[Start of Attachment]

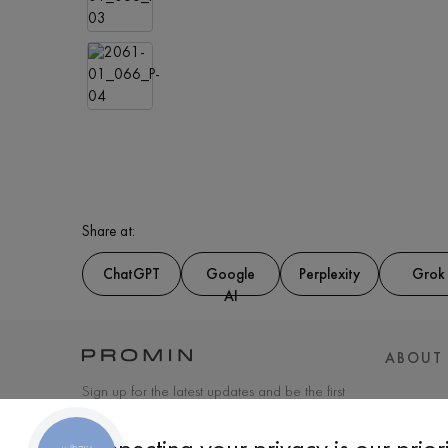
Share at:
ChatGPT
Google
Perplexity
Grok
AI
ABOUT
Sign up for the latest updates and be the first
to know about new products and special
offers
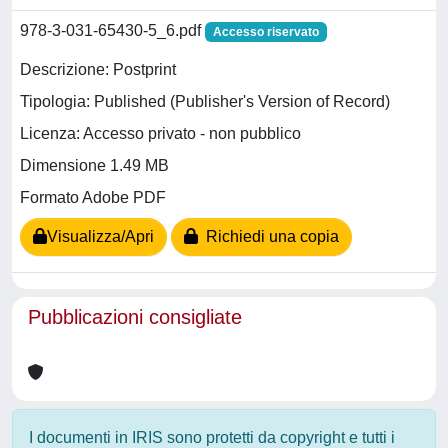
978-3-031-65430-5_6.pdf
Accesso riservato
Descrizione: Postprint
Tipologia: Published (Publisher's Version of Record)
Licenza: Accesso privato - non pubblico
Dimensione 1.49 MB
Formato Adobe PDF
Visualizza/Apri
Richiedi una copia
Pubblicazioni consigliate
I documenti in IRIS sono protetti da copyright e tutti i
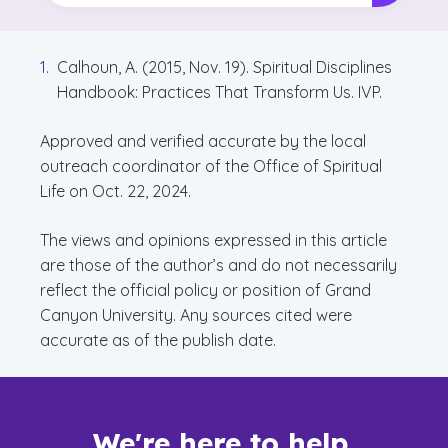
Calhoun, A. (2015, Nov. 19). Spiritual Disciplines
Handbook: Practices That Transform Us. IVP.
Approved and verified accurate by the local
outreach coordinator of the Office of Spiritual
Life on Oct. 22, 2024.
The views and opinions expressed in this article
are those of the author’s and do not necessarily
reflect the official policy or position of Grand
Canyon University. Any sources cited were
accurate as of the publish date.
We're here to help.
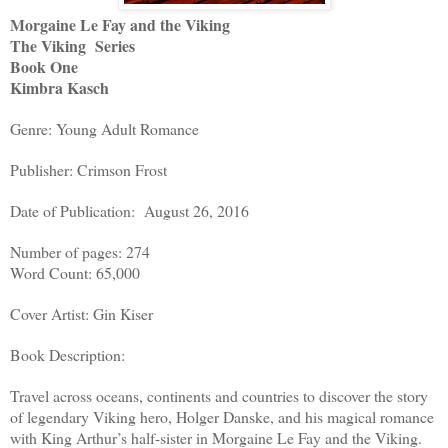
Morgaine Le Fay and the Viking
The Viking Series
Book One
Kimbra Kasch
Genre: Young Adult Romance
Publisher: Crimson Frost
Date of Publication: August 26, 2016
Number of pages: 274
Word Count: 65,000
Cover Artist: Gin Kiser
Book Description:
Travel across oceans, continents and countries to discover the story
of legendary Viking hero, Holger Danske, and his magical romance
with King Arthur’s half-sister in Morgaine Le Fay and the Viking.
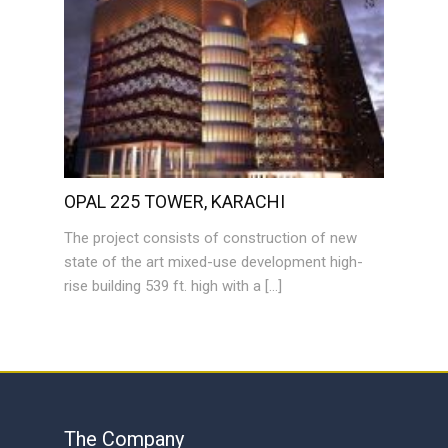
OPAL 225 TOWER, KARACHI
The project consists of construction of new
state of the art mixed-use development high-
rise building 539 ft. high with a […]
The Company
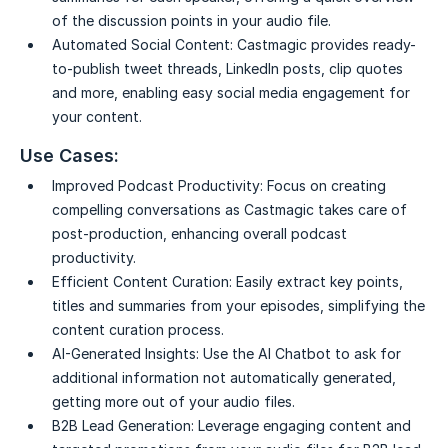
of the discussion points in your audio file.
Automated Social Content:
Castmagic provides ready-
to-publish tweet threads, LinkedIn posts, clip quotes
and more, enabling easy social media engagement for
your content.
Use Cases:
Improved Podcast Productivity:
Focus on creating
compelling conversations as Castmagic takes care of
post-production, enhancing overall podcast
productivity.
Efficient Content Curation:
Easily extract key points,
titles and summaries from your episodes, simplifying the
content curation process.
AI-Generated Insights:
Use the AI Chatbot to ask for
additional information not automatically generated,
getting more out of your audio files.
B2B Lead Generation:
Leverage engaging content and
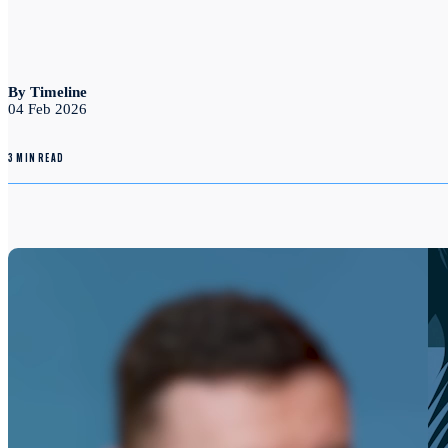
By Timeline
04 Feb 2026
3 MIN READ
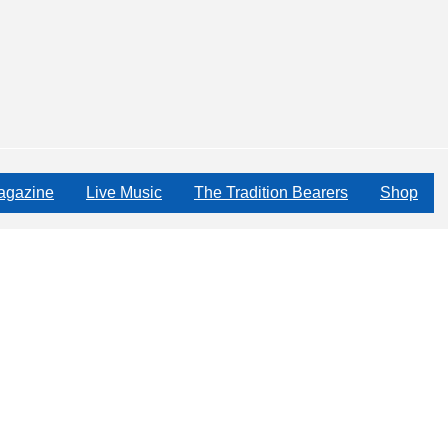
agazine
Live Music
The Tradition Bearers
Shop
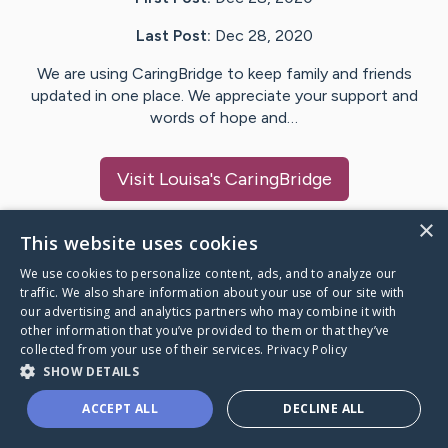
Last Post:
Dec 28, 2020
We are using CaringBridge to keep family and friends
updated in one place. We appreciate your support and
words of hope and…
Visit
Louisa
's CaringBridge
×
This website uses cookies
We use cookies to personalize content, ads, and to analyze our
Caring Bridge dot org Ho
traffic. We also share information about your use of our site with
our advertising and analytics partners who may combine it with
other information that you’ve provided to them or that they’ve
collected from your use of their services.
Privacy Policy
SHOW DETAILS
A world where no one goes
ACCEPT ALL
DECLINE ALL
through a health journey alone.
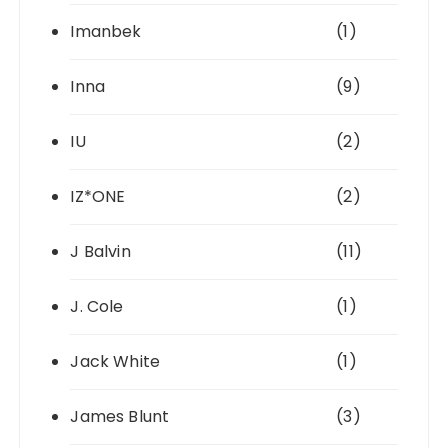
Imanbek
(1)
Inna
(9)
IU
(2)
IZ*ONE
(2)
J Balvin
(11)
J. Cole
(1)
Jack White
(1)
James Blunt
(3)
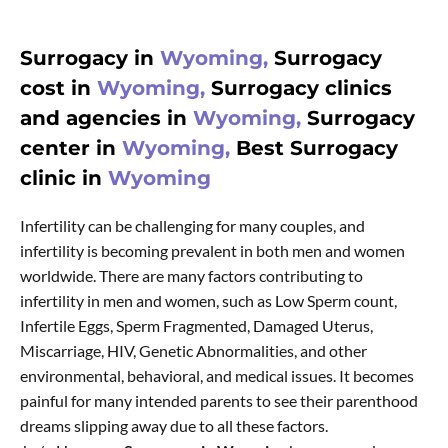
Surrogacy in
Wyoming,
Surrogacy
cost in
Wyoming,
Surrogacy clinics
and agencies in
Wyoming,
Surrogacy
center in
Wyoming,
Best Surrogacy
clinic in
Wyoming
Infertility can be challenging for many couples, and
infertility is becoming prevalent in both men and women
worldwide. There are many factors contributing to
infertility in men and women, such as Low Sperm count,
Infertile Eggs, Sperm Fragmented, Damaged Uterus,
Miscarriage, HIV, Genetic Abnormalities, and other
environmental, behavioral, and medical issues. It becomes
painful for many intended parents to see their parenthood
dreams slipping away due to all these factors.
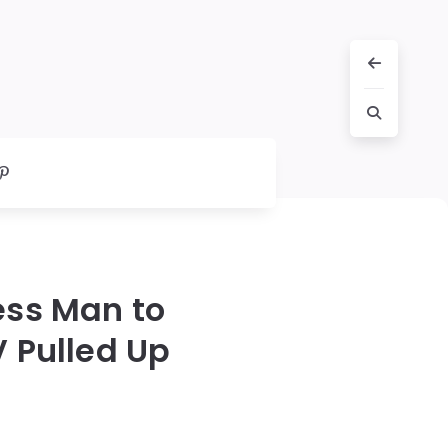
ess Man to
 Pulled Up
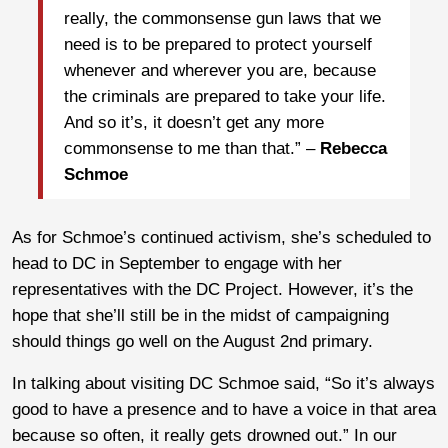
really, the commonsense gun laws that we
need is to be prepared to protect yourself
whenever and wherever you are, because
the criminals are prepared to take your life.
And so it’s, it doesn’t get any more
commonsense to me than that.” –
Rebecca
Schmoe
As for Schmoe’s continued activism, she’s scheduled to
head to DC in September to engage with her
representatives with the DC Project. However, it’s the
hope that she’ll still be in the midst of campaigning
should things go well on the August 2nd primary.
In talking about visiting DC Schmoe said, “So it’s always
good to have a presence and to have a voice in that area
because so often, it really gets drowned out.” In our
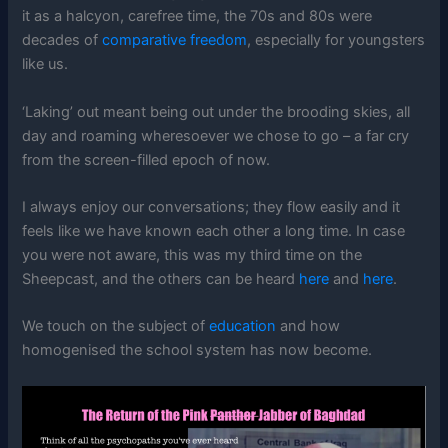
it as a halcyon, carefree time, the 70s and 80s were
decades of
comparative freedom
, especially for youngsters
like us.
‘Laking’ out meant being out under the brooding skies, all
day and roaming wheresoever we chose to go – a far cry
from the screen-filled epoch of now.
I always enjoy our conversations; they flow easily and it
feels like we have known each other a long time. In case
you were not aware, this was my third time on the
Sheepcast, and the others can be heard
here
and
here
.
We touch on the subject of
education
and how
homogenised the school system has now become.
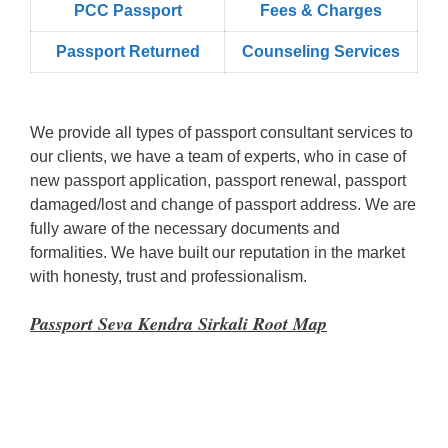
PCC Passport
Fees & Charges
Passport Returned
Counseling Services
We provide all types of passport consultant services to
our clients, we have a team of experts, who in case of
new passport application, passport renewal, passport
damaged/lost and change of passport address. We are
fully aware of the necessary documents and
formalities. We have built our reputation in the market
with honesty, trust and professionalism.
Passport Seva Kendra Sirkali Root Map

[End of Attachment]

Action item
Reproduce exactly the entries above, limited to the lines from the one with "really, the commonsense gun laws that we" through the one with "In talking about", both included.

Final answer
really, the commonsense gun laws that we
need is to be prepared to protect yourself
whenever and wherever you are, because
the criminals are prepared to take your life.
And so it’s, it doesn’t get any more
commonsense to me than that.” –
Rebecca
Schmoe
As for Schmoe’s continued activism, she’s scheduled to
head to DC in September to engage with her
representatives with the DC Project. However, it’s the
hope that she’ll still be in the midst of campaigning
should things go well on the August 2nd primary.
In talking about visiting DC Schmoe said, “So it’s always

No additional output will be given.